Dal Palak, Red Lentil with Spinach
Masoor dal or Red Lentils are power packed with nutrients and has immeasurable health benefits. It doesn't need soaking and gets cooked in just one whistle in pressure cooker.
Red Lentil is available as split dal and whole also. I somehow prefer the whole one.
In winters I enjoy this dal with spinach, making it even more nutritious.
Today I served it with Bajra Rotis(Pearl Millet flat bread).
You can also make this dal without onion and garlic. Trust me ,it tastes equally good.
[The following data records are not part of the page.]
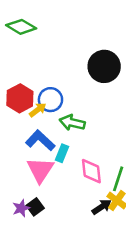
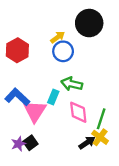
blue circle: (50, 100) -> (63, 51), moved
yellow arrow: (38, 110) -> (58, 37), moved
green arrow: (72, 123) -> (72, 84), moved
blue L-shape: (40, 140) -> (17, 97), moved

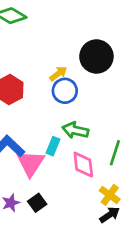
green line: (101, 119) -> (115, 153), moved
black square: (30, 143) -> (37, 203), moved
black arrow: (87, 143) -> (110, 215), moved

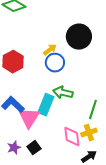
cyan rectangle: (53, 146) -> (46, 105), size x1.5
pink diamond: (83, 165) -> (72, 137), moved
yellow cross: (110, 195) -> (89, 133), moved, turned 35

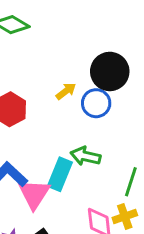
blue circle: (55, 63) -> (96, 103), moved

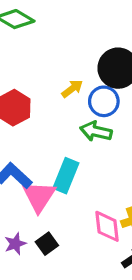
green arrow: (86, 156) -> (96, 131), moved

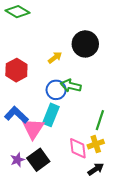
blue circle: (104, 101) -> (56, 90), moved
black square: (47, 244) -> (38, 160), size x1.5

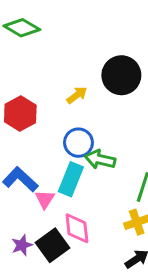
green arrow: (71, 86) -> (100, 159), moved
pink triangle: (33, 128) -> (45, 199), size x0.6
pink diamond: (78, 148) -> (77, 228), moved

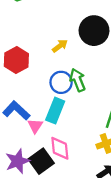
green arrow: (100, 159) -> (78, 80), moved, turned 55
purple star: (22, 245) -> (18, 161), size x1.5

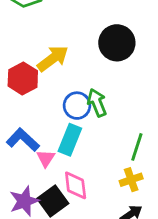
yellow arrow: (60, 46) -> (53, 59), moved, size x1.6

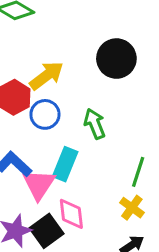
blue circle: (77, 106) -> (45, 114), moved
pink triangle: (46, 158) -> (39, 184), size x1.6
yellow cross: (131, 180) -> (132, 208), turned -35

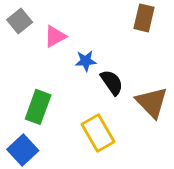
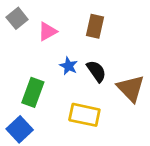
brown rectangle: (144, 18) -> (95, 26), moved
blue star: (86, 61) -> (69, 66), moved, turned 30
yellow rectangle: (98, 133) -> (84, 115), turned -48

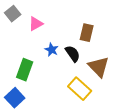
brown rectangle: (95, 26) -> (87, 33), moved
yellow rectangle: (84, 115) -> (80, 89), moved, turned 30

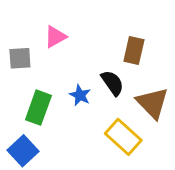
gray square: (13, 14) -> (20, 58), moved, turned 35
blue star: (52, 50) -> (80, 95), moved

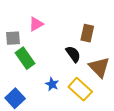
blue star: (80, 95) -> (52, 84), moved
green rectangle: (38, 108) -> (25, 58), moved, turned -55

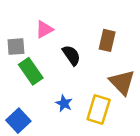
black semicircle: (73, 54) -> (71, 55), moved
yellow rectangle: (80, 89) -> (99, 109), turned 65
Masoor pink dal (Red Lentils) 1 1/3 cup
Spinach 3 cups tightly packed 180 gms
Water 2 cup
Salt 2 tsp
Ghee 3 tbsp
Asaefotida a pinch
Cumin Seeds 1 tsp
Green Chili 1 finely chopped
Onion 1 large finely chopped
Garlic 2 tsp finely chopped (optional)
Tomatoes 2 large chopped
Ginger 2 tsp grated
Red Chili pd 2 tsp
Turmeric powder 1 tsp
Lemon juice 2 tsp.
Ghee 1 tbsp
Red whole chili. 1
Red chili powder 1/2 tsp
1. Wash and chop the spinach very finely.
2. Wash the lentils 3 times in running water
3. Pressure cook lentils with spinach ,two cups water and salt for one wistle
4. Let the pressure drop naturally , open the pressure cooker and mix the contents well
5. Heat ghee in a large pan/ kadhai , add asaefotida and cumin seeds
6. When the cumin seeds turn golden add green chili, garlic ( if using) and onion in this order.
7. Fry on low heat till onions turn soft and pink.
8. Add tomatoes and ginger.
9. Cook covered on low heat till tomatoes soften.
10. Mash the tomatoes with the back of a ladle , add red chili powder and turmeric powder. Mix well
11. Crush cloves and peppercorn in a mortar and pestle, add it to the pan.
12. Cook till oil floats on top
13. Pour the lentils into the pan mix well
14. Add 1 cup water , bring it to a boil.
15. Let it simmer for 5 mins
16. Add lemon juice
17. Taste and adjust seasoning
18. Check the consistency of the lentils , add boiling water accordingly.
19. Before serving heat ghee in a small pan, add whole chili .
20. Add red chili powder
21. Pour over hot dal
22. Serve immediately
23. Pairs well with Indian Bread and white rice.